Saved entries

>>>

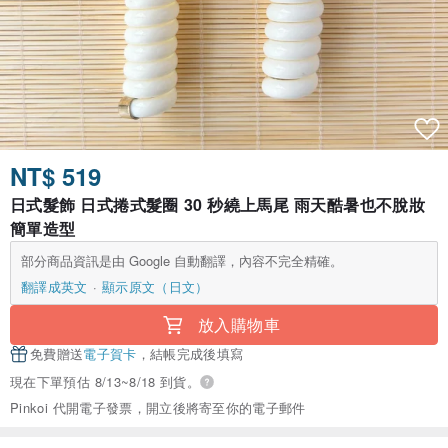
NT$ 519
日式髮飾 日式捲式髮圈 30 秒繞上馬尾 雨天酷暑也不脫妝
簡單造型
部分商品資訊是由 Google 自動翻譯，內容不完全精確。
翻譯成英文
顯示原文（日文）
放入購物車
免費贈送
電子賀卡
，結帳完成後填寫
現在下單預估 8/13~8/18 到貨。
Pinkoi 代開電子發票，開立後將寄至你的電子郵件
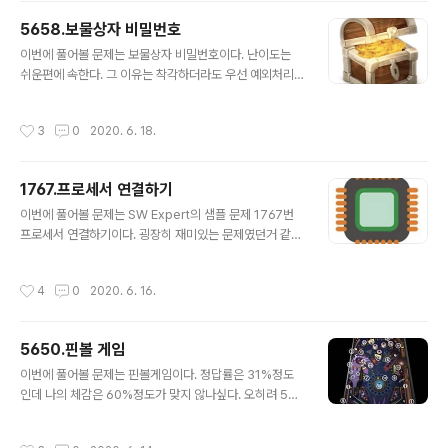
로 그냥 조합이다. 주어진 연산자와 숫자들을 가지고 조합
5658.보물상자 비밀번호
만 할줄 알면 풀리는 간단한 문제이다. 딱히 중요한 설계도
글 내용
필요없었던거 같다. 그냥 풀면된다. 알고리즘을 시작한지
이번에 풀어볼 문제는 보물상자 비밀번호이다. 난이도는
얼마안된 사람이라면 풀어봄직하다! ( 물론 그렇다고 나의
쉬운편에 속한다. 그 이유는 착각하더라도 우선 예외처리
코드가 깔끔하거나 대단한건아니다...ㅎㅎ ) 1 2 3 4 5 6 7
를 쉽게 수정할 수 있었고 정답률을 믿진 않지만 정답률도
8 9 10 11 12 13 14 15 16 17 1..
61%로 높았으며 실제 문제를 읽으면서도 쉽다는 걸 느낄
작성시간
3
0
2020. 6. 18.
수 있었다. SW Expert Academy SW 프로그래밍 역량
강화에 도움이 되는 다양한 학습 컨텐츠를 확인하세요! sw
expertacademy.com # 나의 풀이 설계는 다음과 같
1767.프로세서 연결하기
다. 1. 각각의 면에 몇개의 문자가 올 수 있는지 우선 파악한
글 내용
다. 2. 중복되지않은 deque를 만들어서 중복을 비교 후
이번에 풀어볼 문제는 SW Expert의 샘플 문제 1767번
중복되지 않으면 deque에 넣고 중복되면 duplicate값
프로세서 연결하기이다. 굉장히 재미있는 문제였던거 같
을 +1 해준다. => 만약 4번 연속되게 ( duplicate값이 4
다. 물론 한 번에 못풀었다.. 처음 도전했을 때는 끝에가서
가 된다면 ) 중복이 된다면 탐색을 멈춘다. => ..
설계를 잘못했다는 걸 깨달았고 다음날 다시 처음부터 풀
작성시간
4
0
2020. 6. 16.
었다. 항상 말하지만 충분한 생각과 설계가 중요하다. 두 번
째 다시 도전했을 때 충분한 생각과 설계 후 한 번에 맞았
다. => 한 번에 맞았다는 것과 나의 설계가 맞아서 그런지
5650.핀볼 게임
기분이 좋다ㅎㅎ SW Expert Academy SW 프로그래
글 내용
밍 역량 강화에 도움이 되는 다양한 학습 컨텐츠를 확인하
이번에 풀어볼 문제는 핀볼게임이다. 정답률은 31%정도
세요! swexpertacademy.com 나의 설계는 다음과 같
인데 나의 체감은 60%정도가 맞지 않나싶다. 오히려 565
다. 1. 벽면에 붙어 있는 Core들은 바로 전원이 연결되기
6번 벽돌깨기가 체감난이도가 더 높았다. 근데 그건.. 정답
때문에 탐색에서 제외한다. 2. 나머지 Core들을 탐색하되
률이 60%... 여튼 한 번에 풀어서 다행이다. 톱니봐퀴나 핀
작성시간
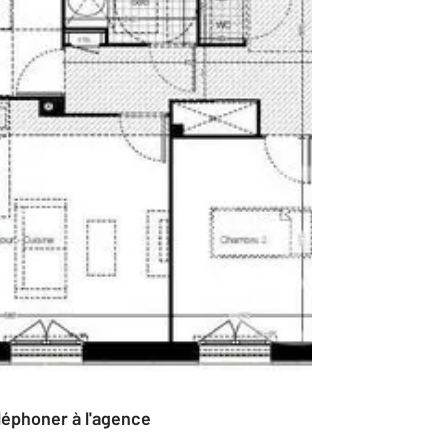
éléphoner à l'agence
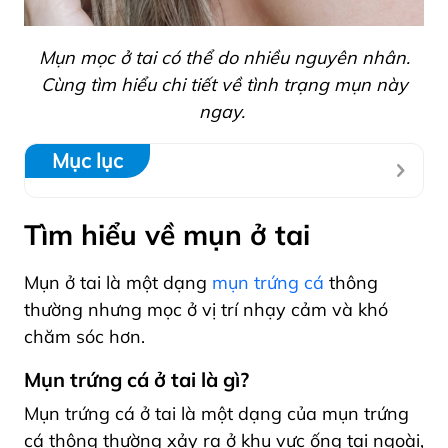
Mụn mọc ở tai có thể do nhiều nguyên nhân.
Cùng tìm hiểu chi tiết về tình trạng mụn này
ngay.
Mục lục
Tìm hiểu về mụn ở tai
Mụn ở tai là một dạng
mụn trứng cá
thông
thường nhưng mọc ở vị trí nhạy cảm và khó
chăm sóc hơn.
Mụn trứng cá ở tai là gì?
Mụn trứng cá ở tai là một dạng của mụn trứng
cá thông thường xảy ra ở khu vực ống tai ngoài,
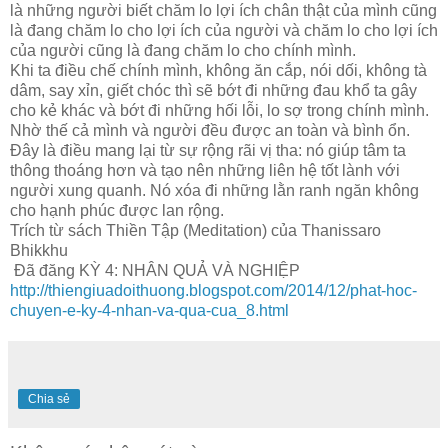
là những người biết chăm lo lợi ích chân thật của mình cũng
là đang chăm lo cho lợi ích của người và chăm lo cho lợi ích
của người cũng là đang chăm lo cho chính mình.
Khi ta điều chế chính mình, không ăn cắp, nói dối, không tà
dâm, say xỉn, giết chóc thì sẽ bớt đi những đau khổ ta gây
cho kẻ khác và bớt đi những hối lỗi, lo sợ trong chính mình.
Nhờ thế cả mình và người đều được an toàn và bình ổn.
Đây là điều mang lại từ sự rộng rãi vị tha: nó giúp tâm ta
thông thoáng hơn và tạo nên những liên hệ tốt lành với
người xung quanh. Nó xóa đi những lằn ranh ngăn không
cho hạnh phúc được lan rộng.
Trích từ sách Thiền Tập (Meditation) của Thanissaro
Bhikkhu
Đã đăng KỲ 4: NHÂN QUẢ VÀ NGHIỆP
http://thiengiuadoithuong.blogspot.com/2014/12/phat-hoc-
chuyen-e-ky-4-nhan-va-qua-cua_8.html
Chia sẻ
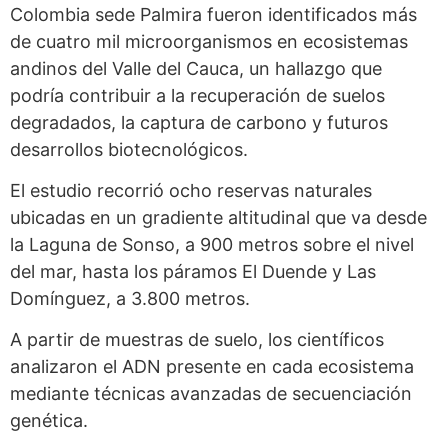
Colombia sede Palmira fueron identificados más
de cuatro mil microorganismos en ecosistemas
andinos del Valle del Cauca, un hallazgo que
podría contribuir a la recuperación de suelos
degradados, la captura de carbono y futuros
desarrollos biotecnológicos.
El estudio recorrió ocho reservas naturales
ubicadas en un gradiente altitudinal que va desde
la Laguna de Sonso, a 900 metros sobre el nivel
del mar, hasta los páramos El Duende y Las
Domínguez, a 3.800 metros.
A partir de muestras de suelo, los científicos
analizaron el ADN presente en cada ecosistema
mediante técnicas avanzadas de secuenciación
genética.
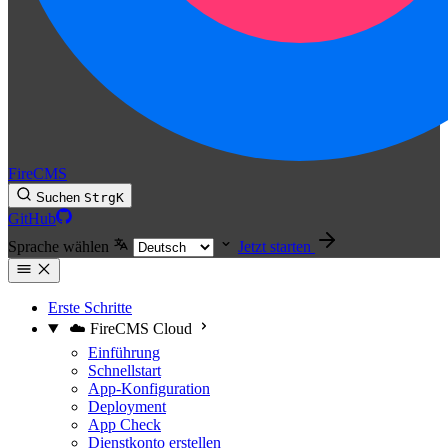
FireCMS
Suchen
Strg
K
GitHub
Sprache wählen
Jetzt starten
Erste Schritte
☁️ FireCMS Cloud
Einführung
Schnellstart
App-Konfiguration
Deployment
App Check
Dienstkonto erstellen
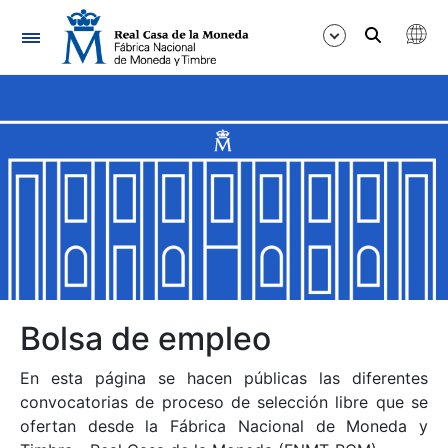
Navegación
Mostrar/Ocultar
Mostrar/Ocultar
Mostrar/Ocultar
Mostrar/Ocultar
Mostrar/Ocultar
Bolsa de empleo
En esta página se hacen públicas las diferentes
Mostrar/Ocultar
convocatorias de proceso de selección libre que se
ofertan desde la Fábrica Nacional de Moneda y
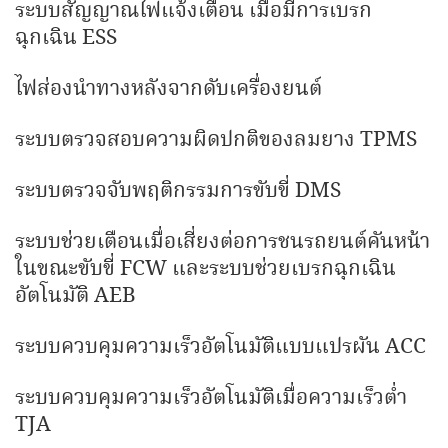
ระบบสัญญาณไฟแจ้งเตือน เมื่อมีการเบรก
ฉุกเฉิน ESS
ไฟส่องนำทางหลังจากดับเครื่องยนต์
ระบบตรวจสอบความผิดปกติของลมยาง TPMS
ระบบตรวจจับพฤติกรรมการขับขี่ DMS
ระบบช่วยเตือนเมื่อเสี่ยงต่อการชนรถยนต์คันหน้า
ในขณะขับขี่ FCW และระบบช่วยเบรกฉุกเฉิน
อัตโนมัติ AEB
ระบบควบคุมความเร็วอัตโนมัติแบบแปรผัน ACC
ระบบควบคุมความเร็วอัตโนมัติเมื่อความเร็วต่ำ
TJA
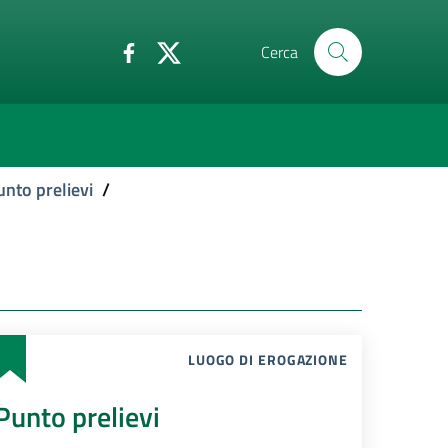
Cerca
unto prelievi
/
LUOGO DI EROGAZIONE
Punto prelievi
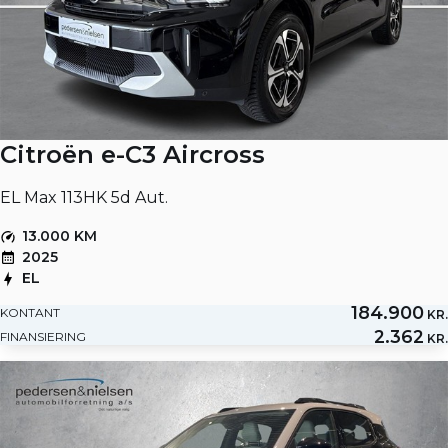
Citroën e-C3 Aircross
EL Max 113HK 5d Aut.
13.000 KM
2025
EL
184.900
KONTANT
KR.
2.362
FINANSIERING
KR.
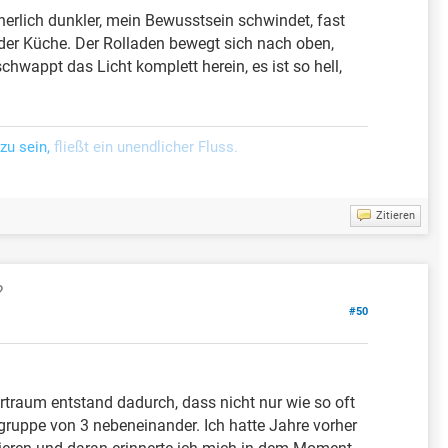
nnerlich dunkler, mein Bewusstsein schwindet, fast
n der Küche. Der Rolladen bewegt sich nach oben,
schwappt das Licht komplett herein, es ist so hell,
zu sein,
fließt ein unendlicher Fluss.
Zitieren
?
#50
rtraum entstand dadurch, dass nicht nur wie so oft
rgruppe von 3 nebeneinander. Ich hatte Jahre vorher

<<<

» WHAT YOU HAVE TO DO: Work from the entries above. Set down exactly and only the lines from the line with "를 쉽게 수정할 수 있었고 정답률을 믿진 않지만 정답률도" to the line with "podría contribuir a la recuperación de suelos", both included, and leave the pictures out.

» RESULT OF THIS TASK:
를 쉽게 수정할 수 있었고 정답률을 믿진 않지만 정답률도
8 9 10 11 12 13 14 15 16 17 1..
61%로 높았으며 실제 문제를 읽으면서도 쉽다는 걸 느낄
작성시간
3
0
2020. 6. 18.
수 있었다. SW Expert Academy SW 프로그래밍 역량
강화에 도움이 되는 다양한 학습 컨텐츠를 확인하세요! sw
expertacademy.com # 나의 풀이 설계는 다음과 같
1767.프로세서 연결하기
다. 1. 각각의 면에 몇개의 문자가 올 수 있는지 우선 파악한
글 내용
다. 2. 중복되지않은 deque를 만들어서 중복을 비교 후
이번에 풀어볼 문제는 SW Expert의 샘플 문제 1767번
중복되지 않으면 deque에 넣고 중복되면 duplicate값
프로세서 연결하기이다. 굉장히 재미있는 문제였던거 같
을 +1 해준다. => 만약 4번 연속되게 ( duplicate값이 4
다. 물론 한 번에 못풀었다.. 처음 도전했을 때는 끝에가서
가 된다면 ) 중복이 된다면 탐색을 멈춘다. => ..
설계를 잘못했다는 걸 깨달았고 다음날 다시 처음부터 풀
작성시간
4
0
2020. 6. 16.
었다. 항상 말하지만 충분한 생각과 설계가 중요하다. 두 번
째 다시 도전했을 때 충분한 생각과 설계 후 한 번에 맞았
다. => 한 번에 맞았다는 것과 나의 설계가 맞아서 그런지
5650.핀볼 게임
기분이 좋다ㅎㅎ SW Expert Academy SW 프로그래
글 내용
밍 역량 강화에 도움이 되는 다양한 학습 컨텐츠를 확인하
이번에 풀어볼 문제는 핀볼게임이다. 정답률은 31%정도
세요! swexpertacademy.com 나의 설계는 다음과 같
인데 나의 체감은 60%정도가 맞지 않나싶다. 오히려 565
다. 1. 벽면에 붙어 있는 Core들은 바로 전원이 연결되기
6번 벽돌깨기가 체감난이도가 더 높았다. 근데 그건.. 정답
때문에 탐색에서 제외한다. 2. 나머지 Core들을 탐색하되
률이 60%... 여튼 한 번에 풀어서 다행이다. 톱니봐퀴나 핀
작성시간
éléphoner à l'agence
Mụn mọc ở tai có thể do nhiều nguyên nhân.
Cùng tìm hiểu chi tiết về tình trạng mụn này
ngay.
Mục lục
Tìm hiểu về mụn ở tai
Mụn ở tai là một dạng
mụn trứng cá
thông
thường nhưng mọc ở vị trí nhạy cảm và khó
chăm sóc hơn.
Mụn trứng cá ở tai là gì?
Mụn trứng cá ở tai là một dạng của mụn trứng
cá thông thường xảy ra ở khu vực ống tai ngoài,
là những người biết chăm lo lợi ích chân thật của mình cũng
là đang chăm lo cho lợi ích của người và chăm lo cho lợi ích
của người cũng là đang chăm lo cho chính mình.
Khi ta điều chế chính mình, không ăn cắp, nói dối, không tà
dâm, say xỉn, giết chóc thì sẽ bớt đi những đau khổ ta gây
cho kẻ khác và bớt đi những hối lỗi, lo sợ trong chính mình.
Nhờ thế cả mình và người đều được an toàn và bình ổn.
Đây là điều mang lại từ sự rộng rãi vị tha: nó giúp tâm ta
thông thoáng hơn và tạo nên những liên hệ tốt lành với
người xung quanh. Nó xóa đi những lằn ranh ngăn không
cho hạnh phúc được lan rộng.
Trích từ sách Thiền Tập (Meditation) của Thanissaro
Bhikkhu
Đã đăng KỲ 4: NHÂN QUẢ VÀ NGHIỆP
http://thiengiuadoithuong.blogspot.com/2014/12/phat-hoc-
chuyen-e-ky-4-nhan-va-qua-cua_8.html
Chia sẻ
Colombia sede Palmira fueron identificados más
de cuatro mil microorganismos en ecosistemas
andinos del Valle del Cauca, un hallazgo que
podría contribuir a la recuperación de suelos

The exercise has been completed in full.